Highlights & Insights¶

Structural vs. Parametric Alignment: Moving value processing out of the backbone is a paradigm shift—preserving original model capabilities (frozen backbone) while avoiding shallow pattern issues in RLHF. Alignment evolves with the module rather than the training version.
Bridge Tokens as "Attention Interface for Values": Using tokens as anchors is elegant. It reuses existing attention mechanisms without adding parameters to the main network and avoids residual stream contamination.
Reuse of Gradient Correction Signals: Using \(\Delta\mathbf{z}=\nabla\mathcal{D}\) as a steering direction follows PPLM but modularizes and stabilizes it by performing the operation in a quotient space before lifting it back to the original space.
The use of curriculum training and asymmetric learning rates is a subtle but vital detail that ensures pathways do not converge into redundant functions.

Limitations & Future Work¶

The value space was trained only on safety labels; scalability to multi-dimensional values (fairness, privacy, medical ethics) is unverified.
Discriminator \(\mathcal{D}\) still relies on supervised labels; deployment to new domains without human labels requires retraining, so it is not true zero-shot alignment.
Dynamic LVB increases latency by 50%-65%, which might be an issue for high-throughput batch inference.
The choice of \(K\), \(d_v\), and \(l^*\) remains empirical without automated or interpretability-based guidance.
Long-range consistency needs further validation to ensure Bridge Tokens are not diluted during very long sequence generation.

vs DPO/RLHF: DPO embeds preferences into weights and requires full retraining.
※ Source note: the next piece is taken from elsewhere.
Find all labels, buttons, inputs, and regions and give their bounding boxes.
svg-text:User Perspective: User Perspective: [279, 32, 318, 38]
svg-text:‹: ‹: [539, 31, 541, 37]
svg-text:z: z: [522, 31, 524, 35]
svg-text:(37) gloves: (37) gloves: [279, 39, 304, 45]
SVGT is plug-and-play and does not compromise general capabilities.
vs ITI/CAA/RE-Control (Representation Engineering): These methods disrupt internal representations and spike PPL; SVGT uses the attention interface to maintain fluency and dynamic adjustment.
vs Prompt Engineering / System Prompt: System prompts lack deep guidance and are easily bypassed. SVGT is more robust to jailbreaks by tracking and correcting at the hidden level.
vs PPLM: SVGT modularizes the gradient-as-guidance idea of PPLM, moving it from the inefficient/unstable residual stream to a controlled value space.

Rating¶

Novelty: ⭐⭐⭐⭐ The "Independent Value Module + Bridge Token Anchors" is a clear and original alignment paradigm.
Experimental Thoroughness: ⭐⭐⭐⭐ Comprehensive cross-scale backbones, baselines, and benchmarks, though multi-value scenarios are missing.
Writing Quality: ⭐⭐⭐⭐ Motivation and design are logically connected and diagrams are clear.
Value: ⭐⭐⭐⭐ Provides a deployable plug-and-play safety solution for released models with minimal fluency loss.